Bien que gaga, Kainhnna tenait à son dada,
Lui qui filait des bas et aimait le damas.
Ce constat délicat fit état d'un contrat
Vil selon magistrat et avocat de Kainhnna.
Tendre est l'éclat qui maquille les appas.
Dans le débat, on pensa aux harmonicas :
« Kainhnna fut élu parmi des milliers de cas
Qui, en apparat, attendaient le trépas ».
Tous les jours d'ici-bas, Kainhnna en aérostat
Traversait, barda au dos, des dangers en tas.
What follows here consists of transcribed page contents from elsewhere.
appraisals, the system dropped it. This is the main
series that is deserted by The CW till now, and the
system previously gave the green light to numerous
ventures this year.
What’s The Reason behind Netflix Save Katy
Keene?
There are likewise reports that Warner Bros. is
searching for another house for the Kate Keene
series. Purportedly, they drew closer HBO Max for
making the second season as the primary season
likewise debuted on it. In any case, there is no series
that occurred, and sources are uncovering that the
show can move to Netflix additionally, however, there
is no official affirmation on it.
La baraka sauva sa tête de soldat
Qui se donna en appât lors des combats.
De par notre sang chaud, pagaille ou pas,
On se démène pour ne pas descendre bas,
On se croit le plus beau, le top, échec et mat.
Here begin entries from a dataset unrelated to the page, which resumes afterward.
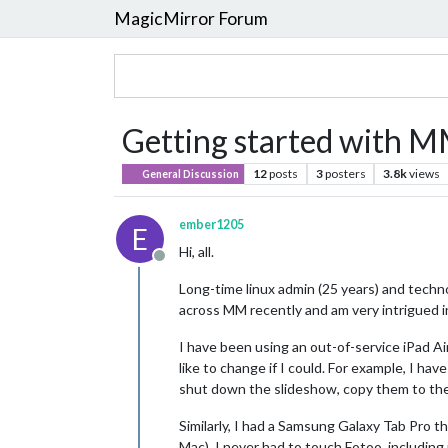
MagicMirror Forum
Getting started with M
12
posts
3
posters
3.8k
views
General Discussion
ember1205
E
Hi, all.
Offline
Long-time linux admin (25 years) and techno
across MM recently and am very intrigued i
I have been using an out-of-service iPad Ai
like to change if I could. For example, I ha
shut down the slideshow, copy them to the 
Similarly, I had a Samsung Galaxy Tab Pro 
Mac). I never had to touch Fotoo, including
Kainhnna retrouva son agenda au bas-mât.
Dans le contrat moisi au sein de l'agenda,
On pouvait relever grosso modo en gras :
« Le soussigné Kainhnna, tant qu'il est sur ses pas,
Doit prouver qu'il est, ici-bas, par-ci, par-là ».**
Moussa Ettalibi, Dr. Sci., Rabat le 19-03-2010
*Le nom de Kainhnna évoque qu'il est là.
**Les pensions de retraite sont suspendues dès le début de chaque année tant que le retraité ou la retraitée n'a pas fourni un certificat de vie ! Cette formule manque totalement de tact. Ne serait-il pas possible aux organismes de retraite de vérifier automatiquement l'état de leurs pensionnaires via l'état civil informatisé ? Kainhnna aura-t-il cette chance de ne jamais justifier sa présence auprès de la caisse de retraite ? |
Je vous invite à méditer la dernière strophe de mon poème "la retraite et le monde des oubliettes" publié le 30 mars 2008 (http://www.eljadida.ma/actualite_news_el_jadida/la-retraite-et-le-monde-des-oubliettes-a1748):
« Lis, écris, pense aux actes de la geste :
Un jour, chacun retournera sa veste
Et tout deviendra simplement obsolète !
Car nul besoin d’être riche ou vedette !».